So I had a house party and weeks before that he kept saying he was going to sleep in my bed with me but that’s fine cause we slept in the same bed 3 time before and nothing ever happened apart from cuddles. But this time well as you can guess we had sex. Really good sex. It started as nothing, just cuddling and stuff and he kept messing around with my clothes and then we were face to face (well I was on top of him cause we were pretty much wrestling, hah) and we kissed I don’t know who kissed who but to be honest doesn’t matter cause we both kissed each other back then after that we had sex.
Then feel asleep and cuddle till we woke up. I had to wake up before him cause I had to check on my house and my mates (house parties can get messy) and then went back to bed and he took me and cuddles me more. Then like 1 hour later he and his mates that stayed round had to go cause they were going to Vfest for the weekend. So that’s pretty much it and no it wasn’t drunken sex we were both sober.

So my question is should I be scared that our friendship will be awkward or gone? I would die if I can’t be friends with him anymore. I care about him so much and I’m really scared, when we were in bed I kept asking him why he was doing that and he was like I’m not doing anything and kept smilling the whole time. When he gets back from Vfest I’m going to try and see him but I just don’t want it to be awkward I know it might not be but I’m just scared .

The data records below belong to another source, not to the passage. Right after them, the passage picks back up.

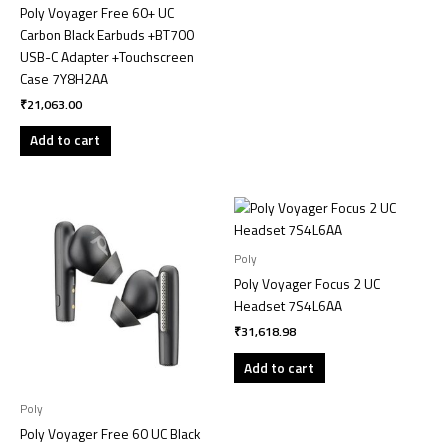
Poly Voyager Free 60+ UC
Carbon Black Earbuds +BT700
USB-C Adapter +Touchscreen
Case 7Y8H2AA
₹
21,063.00
Add to cart
Poly
Poly Voyager Focus 2 UC
Headset 7S4L6AA
₹
31,618.98
Add to cart
Poly
Poly Voyager Free 60 UC Black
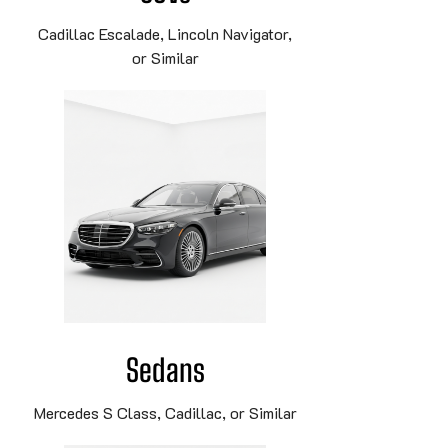
Cadillac Escalade, Lincoln Navigator,
or Similar
Sedans
Mercedes S Class, Cadillac, or Similar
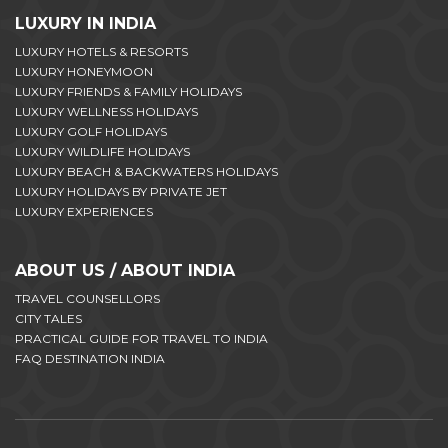
LUXURY IN INDIA
LUXURY HOTELS & RESORTS
LUXURY HONEYMOON
LUXURY FRIENDS & FAMILY HOLIDAYS
LUXURY WELLNESS HOLIDAYS
LUXURY GOLF HOLIDAYS
LUXURY WILDLIFE HOLIDAYS
LUXURY BEACH & BACKWATERS HOLIDAYS
LUXURY HOLIDAYS BY PRIVATE JET
LUXURY EXPERIENCES
ABOUT US / ABOUT INDIA
TRAVEL COUNSELLORS
CITY TALES
PRACTICAL GUIDE FOR TRAVEL TO INDIA
FAQ DESTINATION INDIA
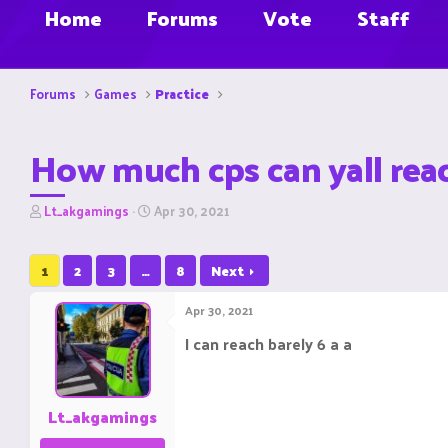
Home
Forums
Vote
Staff
Forums
Games
Practice
How much cps can yall rea
T
S
Lt_akgamings
Apr 30, 2021
h
t
r
a
e
r
1
2
3
…
8
Next
a
t
d
d
Apr 30, 2021
s
a
t
t
I can reach barely 6 a a
a
e
r
t
e
Lt_akgamings
r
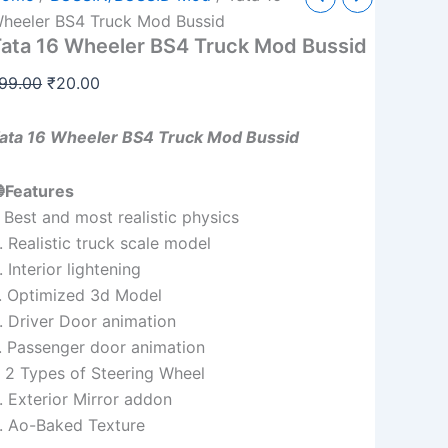
6
price
price
heeler BS4 Truck Mod Bussid
heeler
ata 16 Wheeler BS4 Truck Mod Bussid
was:
is:
S4
ruck
₹99.00.
₹20.00.
99.00
₹
20.00
od
ussid
uantity
ata 16 Wheeler BS4 Truck Mod Bussid
Features
. Best and most realistic physics
. Realistic truck scale model
. Interior lightening
. Optimized 3d Model
. Driver Door animation
. Passenger door animation
. 2 Types of Steering Wheel
. Exterior Mirror addon
. Ao-Baked Texture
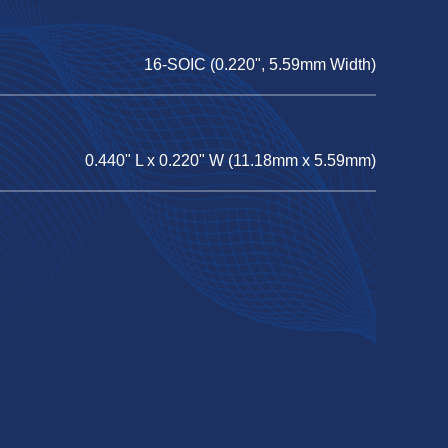
16-SOIC (0.220", 5.59mm Width)
0.440" L x 0.220" W (11.18mm x 5.59mm)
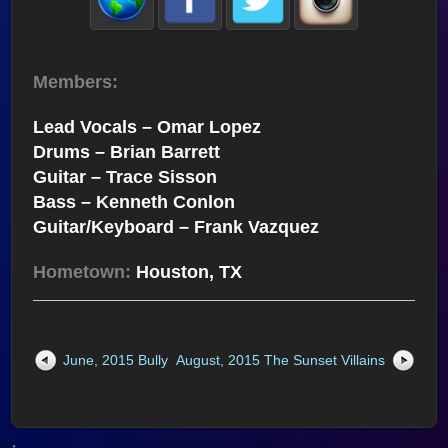
Members:
Lead Vocals – Omar Lopez
Drums – Brian Barrett
Guitar – Trace Sisson
Bass – Kenneth Conlon
Guitar/Keyboard – Frank Vazquez
Hometown:
Houston, TX
June, 2015 Bully
August, 2015 The Sunset Villains
↑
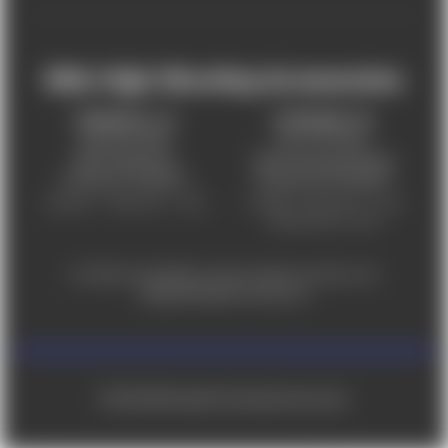
Mile High Shooting Accessories
FREDERICK, CO
CHEYENNE, WY
303-255-9999
307-757-9075
5831 Ideal Drive,
5320 Campstool Road,
Frederick, CO 80516
Cheyenne, WY 82007
Monday – Friday 9am – 6pm
Tuesday - Friday 9am – 6pm
Saturday 9am - 4pm
For ADA accessibility concerns, please contact us at
help@milehighshooting.com
© 2026 Mile High Shooting Accessories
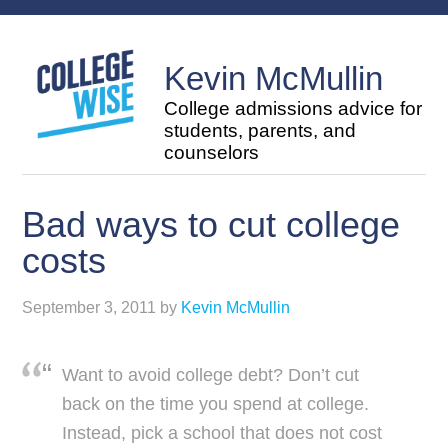
Kevin McMullin
College admissions advice for
students, parents, and
counselors
Bad ways to cut college
costs
September 3, 2011
by
Kevin McMullin
Want to avoid college debt? Don’t cut
back on the time you spend at college.
Instead, pick a school that does not cost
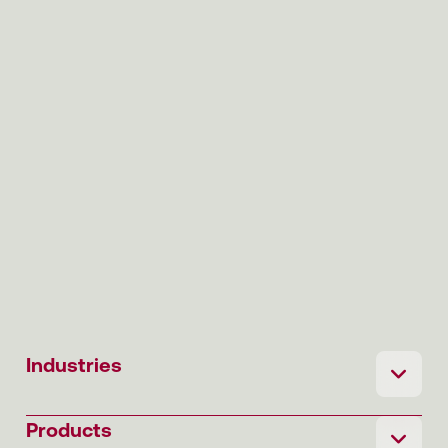
Industries
Products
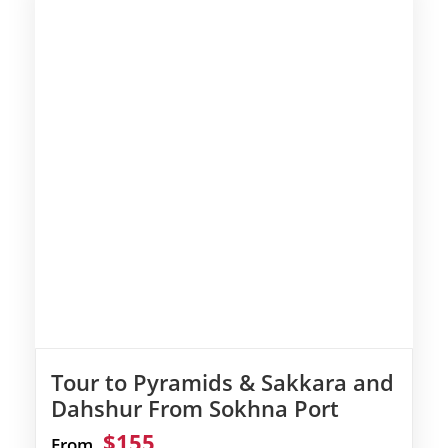
Tour to Pyramids & Sakkara and
Dahshur From Sokhna Port
$155
From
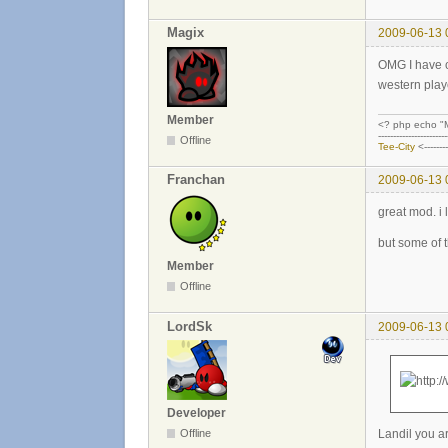
Magix
2009-06-13 
OMG I have ch
western play
Member
<? php echo "M
-----------------------
Offline
Tee-City
<------
Franchan
2009-06-13 
great mod. i l
but some of 
Member
Offline
LordSk
2009-06-13 
Developer
Landil you ar
Offline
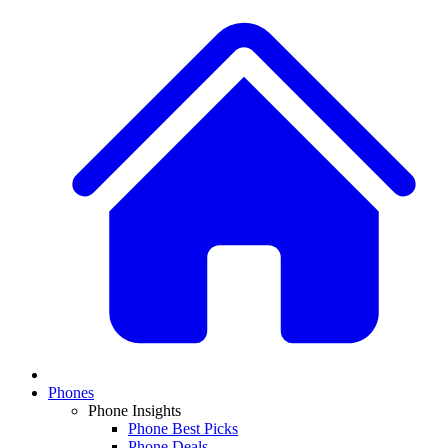
Phones
Phone Insights
Phone Best Picks
Phone Deals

WHAT SHOULD I DO? WHAT SHOULD I SAY AND WHAT DOES IT MEAN? I’m so confused and I don’t want to be. I don’t want to lose him.

Alty
Aug 18, 2012, 04:08 PM
Why not tell him how you're feeling about this, that it was a great evening, but you're worried about losing his friendship. Ask him how he feels about it.

The thing is, men are less emotional about sex. He likely had an itch to scratch, you helped him scratch it, and that's that. For women sex is emotional, which is why you're worrying about this. I have a feeling he's not even giving it a second thought. But do talk to him, let him know that you're feeling this way.

talaniman
Aug 18, 2012, 06:45 PM
What you should do is talk, but no more sex until you get it straight if this is friends, or friends with benefits. I doubt its love, at least not for him, and most likely, its LUST. Be careful, he may say love to get more than cuddling.

How old are you both?

Alty
Aug 18, 2012, 06:52 PM
What you should do is talk, but no more sex until you get it straight if this is friends, or friends with benefits. I doubt its love, at least not for him, and most likely, its LUST. Be careful, he may say love to get more than cuddling.

How old are you both?

I completely agree. Been there, done that. Thankfully we were able to work it out and to this day, over 22 years later, we're still friends. But, I'm a female. As soon as we had sex, I started to question things. He just wanted sex. I started to think I should want more, because I'm female, and I'm emotional. Sex without love wasn't something I thought I'd ever do, so I started to think I loved him, because I felt like I should love him if we were having sex.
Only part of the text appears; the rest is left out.